A similar philosophy drives the ReCODE protocol developed by Dale Bredesen, which takes a personalized approach: testing dozens of metabolic markers (inflammation levels, hormone balance, nutrient status, toxic exposures, blood sugar regulation) and addressing each one that falls outside optimal range. In a study of 255 participants, those with baseline cognitive scores of 19 or above on a standard assessment (the Montreal Cognitive Assessment) were tracked over time. Of 151 people in that group, 50% improved their scores, 23% held steady, and 27% declined. Blood glucose, inflammation markers, insulin resistance, and vitamin D levels all improved significantly in the participant pool.
These results are encouraging but come with caveats. The ReCODE study lacked a placebo control group, meaning some improvement could reflect practice effects on the test, natural fluctuation, or the placebo response. The FINGER trial was better controlled but showed benefits primarily in specific cognitive domains rather than across the board. Neither demonstrated reversal of established Alzheimer’s pathology on brain imaging.
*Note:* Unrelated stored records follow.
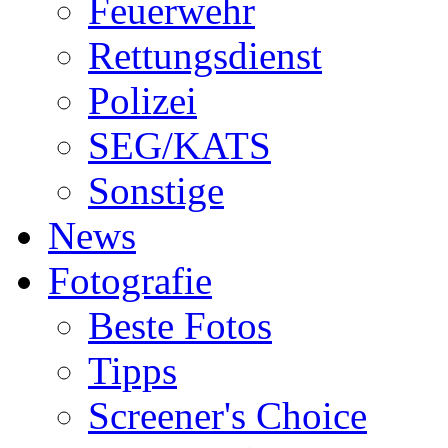
Feuerwehr
Rettungsdienst
Polizei
SEG/KATS
Sonstige
News
Fotografie
Beste Fotos
Tipps
Screener's Choice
Why “Reversal” May Be the Wrong Frame
Alzheimer’s disease involves the death of neurons. Once brain cells are gone, no current treatment brings them back. This is the core reason reversal remains out of reach. Amyloid plaques can be cleared, inflammation can be reduced, and the hippocampus can grow modestly with exercise. But the accumulated damage from years of disease progression cannot be undone.
What can happen, and what the evidence supports, is meaningful slowing. In some cases, particularly with multi-domain lifestyle approaches started during MCI or the very earliest symptomatic phase, people experience genuine improvements on cognitive tests. Whether that represents true biological reversal of early disease processes or compensation by healthy brain regions is still unclear. For the person experiencing it, the practical difference may not matter much.
The most realistic expectation for someone in the early stages is this: a combination of regular aerobic exercise, a plant-rich diet, consistent deep sleep, cognitive stimulation, and management of metabolic risk factors (blood pressure, blood sugar, inflammation) gives you the best chance of stabilizing cognitive function and extending the years you spend functioning well. If newer amyloid-clearing drugs are appropriate for your situation, they may add a modest additional benefit on top of that foundation. None of this is a cure. But it is meaningfully different from doing nothing.